Name	Type	Default	Kind
`bases`	EmbeddingFunction	-

Parameter Details

model_name: The name of the OpenAI chat model to use for text summarization (e.g., 'gpt-4o-mini', 'gpt-4'). This model is used when documents exceed the embedding model's token limit.

embed_model_name: The name of the OpenAI embedding model to use for generating vector embeddings (e.g., 'text-embedding-ada-002', 'text-embedding-3-small'). This model converts text into numerical vectors.

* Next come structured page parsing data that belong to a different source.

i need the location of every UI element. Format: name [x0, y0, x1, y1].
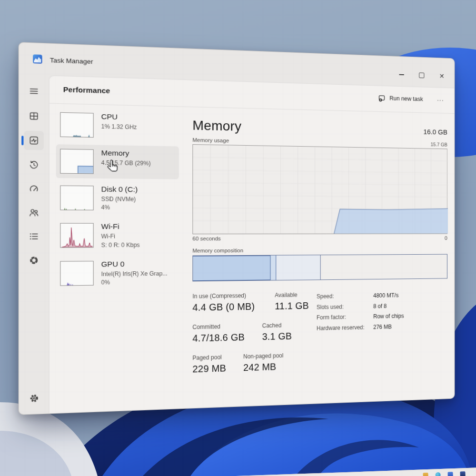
sidebar-item-processes[interactable] [24, 107, 44, 126]
close-button[interactable]: ✕ [432, 68, 452, 84]
window-title: Task Manager [50, 57, 93, 66]
stat-cached: Cached 3.1 GB [262, 322, 292, 342]
services-icon [29, 255, 39, 265]
composition-in-use-segment [193, 256, 271, 281]
spec-hardware-reserved: Hardware reserved:276 MB [317, 321, 404, 334]
task-manager-logo-icon [32, 54, 43, 64]
settings-button[interactable] [24, 388, 44, 408]
details-icon [29, 231, 39, 241]
task-manager-window: Task Manager ✕ [19, 42, 455, 415]
cpu-mini-chart [60, 112, 93, 138]
time-axis-left: 60 seconds [192, 236, 220, 241]
sidebar-item-app-history[interactable] [24, 155, 44, 174]
stat-non-paged-pool: Non-paged pool 242 MB [243, 352, 283, 373]
memory-detail-panel: Memory 16.0 GB Memory usage 15.7 GB [192, 118, 447, 384]
perf-item-gpu[interactable]: GPU 0 Intel(R) Iris(R) Xe Grap... 0% [56, 256, 179, 292]
composition-modified-segment [271, 256, 276, 280]
maximize-icon [419, 72, 424, 78]
taskbar-app-blue-icon[interactable] [447, 472, 453, 476]
perf-item-wifi[interactable]: Wi-Fi Wi-Fi S: 0 R: 0 Kbps [56, 219, 179, 254]
memory-usage-chart [192, 144, 447, 234]
performance-icon [29, 135, 39, 145]
more-options-button[interactable]: ··· [433, 93, 448, 106]
sidebar-item-startup-apps[interactable] [24, 179, 44, 198]
memory-capacity: 16.0 GB [423, 128, 447, 138]
detail-title: Memory [192, 118, 241, 134]
users-icon [29, 208, 39, 218]
wifi-mini-chart [60, 223, 93, 248]
page-title: Performance [63, 85, 110, 95]
taskbar-folder-icon[interactable] [423, 473, 428, 476]
performance-list: CPU 1% 1.32 GHz Memory 4.5/15.7 GB (29%) [56, 108, 179, 291]
close-icon: ✕ [439, 73, 445, 79]
stat-available: Available 11.1 GB [275, 291, 309, 312]
processes-icon [29, 111, 39, 121]
minimize-icon [399, 74, 404, 75]
run-new-task-button[interactable]: Run new task [373, 91, 428, 106]
memory-stats: In use (Compressed) 4.4 GB (0 MB) Availa… [192, 289, 447, 384]
maximize-button[interactable] [412, 67, 432, 83]
composition-standby-segment [276, 255, 321, 280]
hand-cursor [106, 159, 119, 174]
run-new-task-icon [378, 94, 386, 102]
stat-committed: Committed 4.7/18.6 GB [192, 323, 245, 344]
disk-mini-chart [60, 186, 93, 210]
content-card: Performance Run new task ··· [49, 75, 455, 413]
taskbar-app-navy-icon[interactable] [460, 471, 465, 476]
time-axis-right: 0 [445, 235, 447, 241]
run-new-task-label: Run new task [389, 95, 423, 103]
taskbar-edge-icon[interactable] [435, 472, 440, 476]
spec-form-factor: Form factor:Row of chips [317, 311, 404, 323]
perf-item-cpu[interactable]: CPU 1% 1.32 GHz [56, 108, 179, 143]
spec-speed: Speed:4800 MT/s [317, 290, 404, 302]
sidebar-item-performance[interactable] [24, 131, 44, 150]
stat-in-use: In use (Compressed) 4.4 GB (0 MB) [192, 292, 255, 313]
sidebar-item-services[interactable] [24, 251, 44, 270]
selected-accent-pill [21, 136, 23, 145]
composition-label: Memory composition [192, 247, 447, 253]
navigation-rail [19, 73, 49, 415]
usage-label: Memory usage [192, 137, 229, 144]
memory-composition-bar [192, 254, 447, 282]
sidebar-item-users[interactable] [24, 203, 44, 222]
memory-specs: Speed:4800 MT/s Slots used:8 of 8 Form f… [317, 290, 404, 334]
stat-paged-pool: Paged pool 229 MB [192, 354, 226, 375]
composition-free-segment [321, 255, 447, 280]
minimize-button[interactable] [391, 67, 412, 83]
app-history-icon [29, 160, 39, 170]
usage-max-label: 15.7 GB [431, 141, 447, 147]
startup-apps-icon [29, 184, 39, 194]
gpu-mini-chart [60, 261, 93, 286]
gear-icon [29, 393, 40, 404]
perf-item-disk[interactable]: Disk 0 (C:) SSD (NVMe) 4% [56, 181, 179, 216]
hamburger-icon [29, 86, 39, 96]
memory-mini-chart [60, 149, 93, 174]
sidebar-item-details[interactable] [24, 227, 44, 246]
menu-button[interactable] [24, 81, 44, 101]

api_key: The OpenAI API key required for authentication with OpenAI services. Must be a valid API key with access to both chat and embedding endpoints.

Return Value

The class instantiation returns a MyEmbeddingFunction object. The __call__ method returns a list of embeddings (Embeddings type), where each embedding is a list of floating-point numbers representing the vector representation of the input document. The summarize_text method returns a string containing the summarized text. The count_tokens method returns an integer representing the token count. The sanitize_text method returns a sanitized string.

Class Interface

Methods

`init(self, model_name: str, embed_model_name: str, api_key: str)`

Purpose: Initializes the embedding function with OpenAI models and API credentials

Parameters:

model_name: Name of the OpenAI chat model for summarization
embed_model_name: Name of the OpenAI embedding model for vector generation
api_key: OpenAI API key for authentication

Returns: None (constructor)

`summarize_text(self, text, max_tokens_summary=8192) -> str`

Purpose: Summarizes input text using the configured chat model to reduce token count below the specified limit

Parameters:

text: The text content to summarize
max_tokens_summary: Maximum number of tokens for the summary output (default: 8192)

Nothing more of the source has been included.